Les temps changent...
La crise financière a provoqué une révolution au niveau de la politique monétaire. Les banques centrales ont utilisé/utilisent des instruments que nous n'aurions pas jugés possibles il y a 15 ans. Taux négatifs, forward guidance, politique monétaire quantitative, nous nous y sommes depuis habitués. Considérée comme provisoire, le temps de pouvoir résister à une crise exceptionnelle, cette politique prend néanmoins de plus en plus un caractère permanent. Même aux États-Unis, où l'économie semble de nouveau sur les rails, la Fed est en train de réfléchir à une adaptation de son cadre de politique en fonction de l'expérience de l'après-crise.
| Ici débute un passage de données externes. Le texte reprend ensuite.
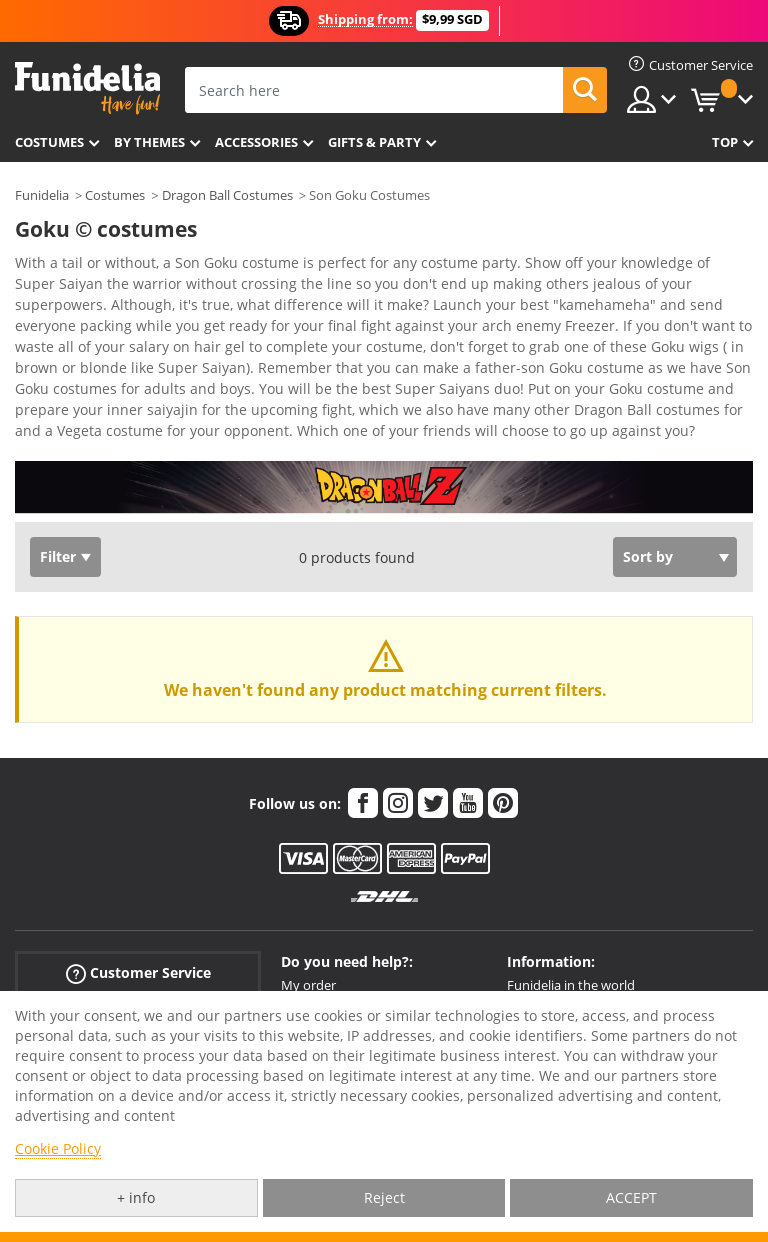 This screenshot has width=768, height=1242. Describe the element at coordinates (571, 985) in the screenshot. I see `Funidelia in the world` at that location.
Petit résumé. Après les années 70, la lutte contre l'inflation était devenue la priorité monétaire. Certaines banques centrales, comme la Bundesbank, ont parfois même toléré une récession afin de pouvoir combattre l'inflation via une politique monétaire stricte. L'idéal était d'atteindre une inflation tournant autour de 2%, et plutôt légèrement en dessous qu'au-dessus de cette barre. Cette approche a également porté ses fruits au cours d'une longue période de recul de l'inflation, de baisse des taux et de croissance relativement bonne. Si l'inflation constitue la priorité de la politique, vous devez également être prudent au niveau du crédit et de la création de liquidité. Dans une économie qui progresse, on a besoin de plus d'argent. La contrepartie d'un accroissement de la liquidité est une expansion du bilan de la banque centrale, mais ce processus est surveillé de près.
Pendant et après la crise, les cartes ont été totalement rebattues. Alors même que cette crise était au moins en partie due à un excès de crédit, l'inflation n'a pas augmenté. Au contraire, l'économie menaçait de plonger dans une spirale déflationniste, avec une croissance freinée par la baisse des prix. Même des taux extrêmement bas (nuls ou négatifs) ont à peine permis d'atténuer ce risque. Les banques centrales ont injecté de l'argent dans l'économie via des achats d'obligations. Mais même après cette "impression" de billets, l'inflation est restée inférieure au niveau de 2% souhaité. Beaucoup de facteurs pèsent dans ce débat, mais si dix années de politique non conventionnelle, avec recours à la planche à billets, n'ont pas permis d'alimenter l'inflation, on peut alors tout doucement se demander si une banque centrale n'aurait pas plutôt intérêt à créer de l'argent "de manière structurelle" et/ou octroyer des crédits, aux gouvernements par exemple. Ce qui nous amène à la théorie monétaire moderne ("Modern Monetary Theory" ou MMT).
Entre ce type de considérations théoriques et la mise en œuvre concrète d'une nouvelle politique, il y a encore un grand pas à franchir. Cela fait déjà toutefois quelque temps que la Fed réfléchit à des pistes de ce genre. Dans ses discours, et notamment celui de mardi soir, le président de la Fed, Jerome Powell, a déjà glissé quelques indices. En cas de nouvelle décélération de la croissance ou de récession, même si celle-ci n'a pas la même ampleur que la "grande crise", la Fed continuera de puiser dans son nouvel arsenal. Le qualificatif de "non conventionnel" ne peut plus s'appliquer à la forward guidance et aux achats d'actifs. Ils font désormais partie de l'arsenal normal de la banque. En temps de croissance normale, le bilan de la Fed restera également plus important qu'auparavant. La banque centrale a aussi adapté son angle de vue par rapport à l'inflation. Elle envisage désormais de compenser des périodes d'inflation trop basse par des périodes où l'inflation pourrait rester pendant un temps supérieure à 2%. Elle viserait donc une sorte de moyenne à long terme. Cela nous amène un autre point d'interrogation: cette moyenne devrait-elle être égale à 2% ou pourrait-elle aussi être légèrement supérieure s'il apparaît que cela aide à contenir le chômage et/ou à doper les salaires?
Ce type de débat fondamental sur l'essence même de la politique monétaire divise beaucoup. Il est peut-être encore trop tôt pour parler d'un véritable "changement de paradigme", mais la conclusion est que, jusqu'à nouvel ordre, la tendance sera probablement à un peu plus d'inflation, de liquidité, de crédit et peut-être aussi de déficits budgétaires. Si, à terme, l'inflation devient trop élevée, cette nouvelle approche devra être réexaminée. Mais pour l'heure, les autorités monétaires n'ont pas vraiment de raisons de ne pas appliquer, au moins en partie, ce raisonnement dans leur politique.